McKIERNAN, James Philip (1944–2018)
Senator for Western Australia, 1985–2002 (Australian Labor Party)

James Philip (Jim) McKiernan, the third of eight children of James and Mary (Maisie) McKiernan, was born on 11 October 1944 in Cavan, Ireland. From the age of six he attended De La Salle College run by the Christian Brothers but left at the age of twelve, blaming brutal and humiliating treatment that he had received at the hands of one of the brothers. He spent a further two years at Crubany National School, located four miles from Cavan, before ending his formal education at age fourteen.

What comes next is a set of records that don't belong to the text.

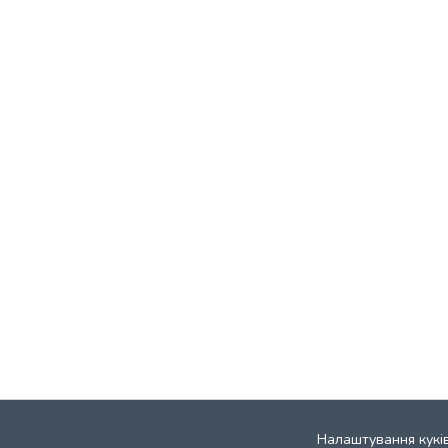
Налаштування кукі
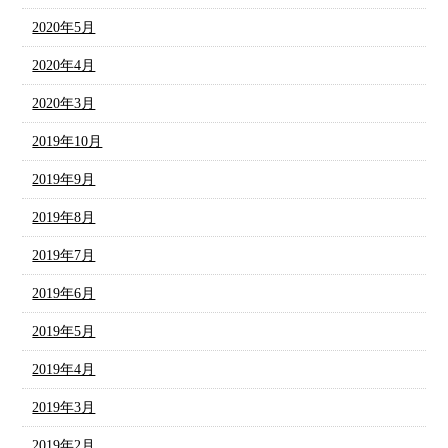
2020年5月
2020年4月
2020年3月
2019年10月
2019年9月
2019年8月
2019年7月
2019年6月
2019年5月
2019年4月
2019年3月
2019年2月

McKiernan’s father, an unskilled labourer, sustained a serious head injury in a fight in 1950 and suffered from debilitating epilepsy for the remainder of his life. The condition meant he was unable to support his large family and led to his hospitalisation for an extended period in 1955. Of necessity, McKiernan took work in a series of jobs immediately after leaving school, working as a petrol pump attendant, an abattoir worker and a messenger. Recalling the ‘desperate plight’ of his family during this period, McKiernan noted that ‘an inferior social service system ensured that our family subsisted on charity from organisations such as the St Vincent De Paul Society and handouts from friends and relatives’.

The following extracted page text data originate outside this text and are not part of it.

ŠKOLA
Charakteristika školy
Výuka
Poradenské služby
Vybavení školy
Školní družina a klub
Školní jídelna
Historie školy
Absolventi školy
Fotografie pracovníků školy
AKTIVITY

At sixteen years of age McKiernan followed the path taken by his elder brother and sister, migrating to England. After spending time in London and Birmingham he undertook a four-year apprenticeship in Stafford. In 1969, having gained a trade qualification as a first-class machinist, he migrated to Perth, Australia, taking advantage of an assisted passage scheme. He was accompanied by his wife, Jean, whom he had married in 1966, and their son. On arrival in Australia McKiernan only found intermittent work but, within six months, he took on a position as a machinist/fitter and turner at Dillingham Shipyards in Fremantle, where he remained for the next four years.[1]

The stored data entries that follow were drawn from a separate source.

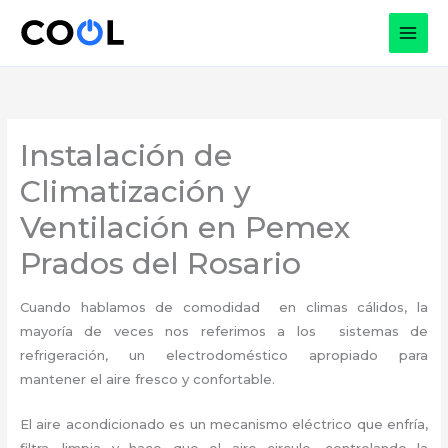
Ir
al
contenido
Instalación de
Climatización y
Ventilación en Pemex
Prados del Rosario
Cuando hablamos de comodidad en climas cálidos, la
mayoría de veces nos referimos a los sistemas de
refrigeración, un electrodoméstico apropiado para
mantener el aire fresco y confortable.
El aire acondicionado es un mecanismo eléctrico que enfría,
filtra, limpia y hace que el aire circule, controlando la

Although McKiernan had never taken an active interest in union matters, he had joined a union in England so as to fit in. Upon arriving in Australia he joined what he believed to be an equivalent union, the Australian Society of Engineers (ASE). He later left the ASE, after the union had failed to speak up for a worker who had been sacked for participating in union activities, and joined the Amalgamated Engineering Union (AEU) which later became the Amalgamated Metal Workers’ Union (AMWU). This move inspired him to become more active in the union movement which he later described as ‘the only real organisation outside the political sphere which can or is willing to do anything for the working class’. Over time McKiernan held a number of positions in the union culminating in his appointment in 1976 as the AMWU’s first full-time education officer in Western Australia, a position he retained until he entered Parliament in 1984.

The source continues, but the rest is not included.